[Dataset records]
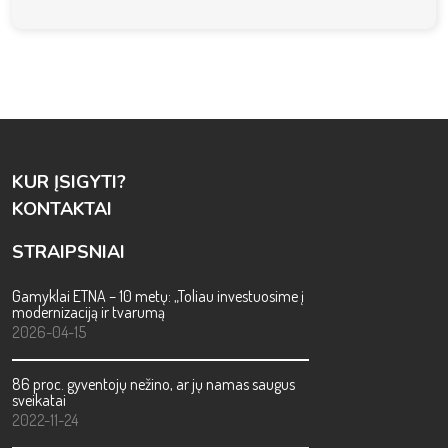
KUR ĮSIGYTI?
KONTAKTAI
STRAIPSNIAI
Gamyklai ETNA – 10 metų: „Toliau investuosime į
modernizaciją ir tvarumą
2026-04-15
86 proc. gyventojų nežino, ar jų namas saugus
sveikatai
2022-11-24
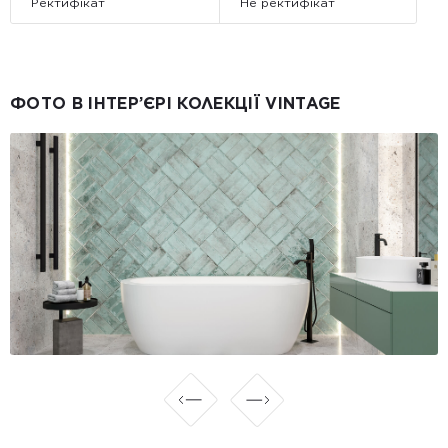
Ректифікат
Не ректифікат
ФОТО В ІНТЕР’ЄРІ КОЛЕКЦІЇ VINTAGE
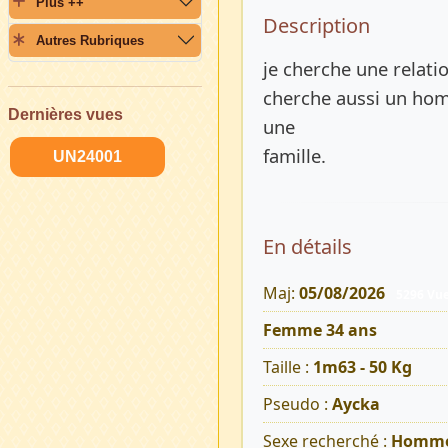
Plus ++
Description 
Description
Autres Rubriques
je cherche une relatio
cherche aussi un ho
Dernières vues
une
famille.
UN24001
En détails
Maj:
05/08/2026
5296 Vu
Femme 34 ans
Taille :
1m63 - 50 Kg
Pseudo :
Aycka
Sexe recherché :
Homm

---

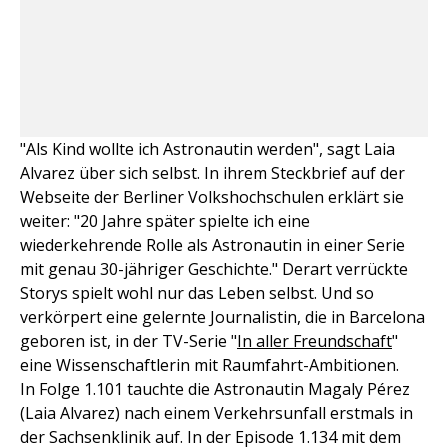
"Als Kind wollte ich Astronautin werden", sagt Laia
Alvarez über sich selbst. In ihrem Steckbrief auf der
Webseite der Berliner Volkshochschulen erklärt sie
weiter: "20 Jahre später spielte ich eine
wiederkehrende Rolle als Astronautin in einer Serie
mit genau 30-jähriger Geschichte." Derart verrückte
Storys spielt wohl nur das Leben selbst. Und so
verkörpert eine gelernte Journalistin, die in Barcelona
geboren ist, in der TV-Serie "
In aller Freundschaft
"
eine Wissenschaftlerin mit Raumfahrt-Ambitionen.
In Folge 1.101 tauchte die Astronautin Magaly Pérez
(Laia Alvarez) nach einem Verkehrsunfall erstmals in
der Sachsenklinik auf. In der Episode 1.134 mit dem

:: Action item ::
Return only the lines of the records in which the string "cherche" appears.

:: Solution to the problem ::
je cherche une relatio
cherche aussi un ho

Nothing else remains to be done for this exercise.